Senão, vejamos. As transportadoras têm receita assegurada com contratos legados, em parte até 2025 e em grande parte até 2030, com remuneração garantida e pela já mencionada Nova Lei do Gás. Os volumes garantidos de remuneração são muito superiores, até duas ou mais vezes aos efetivamente transportados anualmente, o que penaliza de fato todos os consumidores. Existe garantia de pagamento pela capacidade correspondente a 80% dos volumes contratados, independentemente do volume, de fato, transportado.
A NTS, por exemplo, recebe por volume correspondente a 158,2 milhões de metros cúbicos diários em cinco contratos com a Petrobras; em 2021 transportou, efetivamente, algo próximo de 45,5 milhões de metros cúbicos diários (28,8% do contratado). A TAG recebe por volume de 73,6 milhões de metros cúbicos diários em função de contratos com a Petrobras e transportou em média em 2021 somente 38,7 milhões de metros cúbicos diários (52,6% do contratado). Não há clareza nem previsibilidade de informações sobre a disponibilização de volumes firmes a serem descontratados pela Petrobras, dificultando a programação para novos agentes atuarem no mercado.
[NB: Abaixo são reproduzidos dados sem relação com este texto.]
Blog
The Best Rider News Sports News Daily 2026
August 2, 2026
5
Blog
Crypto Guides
Não por acaso, os resultados financeiros divulgados pelas duas transportadoras têm sido excepcionais. Os demonstrativos financeiros disponíveis indicam que, em 2021, a TAG (primeira transportadora a ser 100% alienada pela Petrobras) obteve R$ 7,1 bilhões em receita líquida, com EBITDA (lucro antes de juros, impostos depreciação e amortização) de R$ 6 bilhões, o que corresponde a uma margem de 85% sobre a receita líquida (16% de incremento ante 2020), com lucro líquido de R$ 1,9 bilhão e R$ 2,1 bilhões de dividendos distribuídos para os acionistas. No mesmo ano, a NTS obteve um EBITDA de R$ 5,2 bilhões (crescimento de 22,2% em comparação com 2020), o que permitiu a distribuição de dividendos e juros sobre capital aos acionistas de R$ 2,7 bilhões. Sua receita operacional líquida foi de R$5,8 bilhões, o que significa que praticamente 90% da receita vira resultado.
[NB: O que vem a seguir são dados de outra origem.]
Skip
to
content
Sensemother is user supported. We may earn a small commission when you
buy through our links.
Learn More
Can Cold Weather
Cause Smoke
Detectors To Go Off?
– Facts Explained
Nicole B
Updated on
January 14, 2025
É legítimo que as transportadoras desejem o rápido retorno de seus aportes quando da alienação desses ativos pela Petrobras, mas é forçoso reconhecer que, sem investimentos em projetos de expansão – ainda que facilitados pela Nova Lei do Gás ao instituir o regime de autorização –, esses negócios tornaram-se meramente geradores de caixa para os acionistas, sem que resultem em desenvolvimento estratégico para o país. Não bastam planos mirabolantes no papel, o mercado não precisa de publicização, mas de investimentos urgentes e reais na sua carente malha de transporte. E nesse estado letárgico as transportadoras buscam obter ativos já implantados pelas distribuidoras em vez de desenvolver os próprios, alegando eventual perda de receita. A migração de ativos de distribuição para a atividade de transporte, certamente, contribuiria para o aumento da tarifa dos usuários finais de gás canalizado.
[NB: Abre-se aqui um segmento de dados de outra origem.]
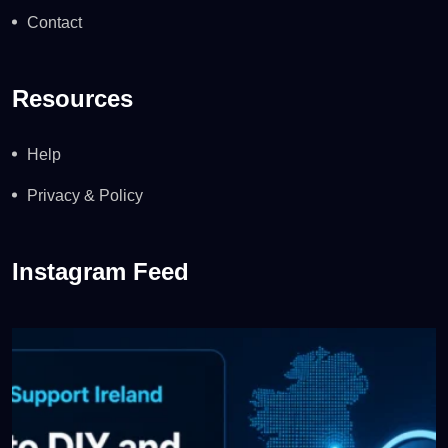
Contact
Resources
Help
Privacy & Policy
Instagram Feed
WordPress Support Ireland: When to DIY and When to
...
0
0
Em um setor tão vital como o de infraestrutura, não só a indústria vem pagando 40% acima do que deveria na tarifa de transporte, em vista de existirem ativos já amortizados, mas, como vimos, o consumidor está pagando mais do que o volume efetivamente transportado nos dutos, o que mina a competitividade desse energético. A remuneração do investidor no setor de transporte é importante, mas a essência da privatização está na capacidade de investimento e de execução de projetos com a qualidade e a celeridade que o país precisa. Só assim se gera empregos, desenvolvimento e receitas novas.
É preciso enfrentar essa questão. O governo está buscando corretamente promover a reindustrialização do país, e o transporte de gás está indo na direção contrária, tirando a competitividade de um energético de transição limpo, eficiente e seguro.
Sugerimos uma urgente discussão no âmbito regulatório, resguardando a segurança jurídica, evidentemente, mas também com visão de mercado, modelo tarifário e preservando o interesse da sociedade.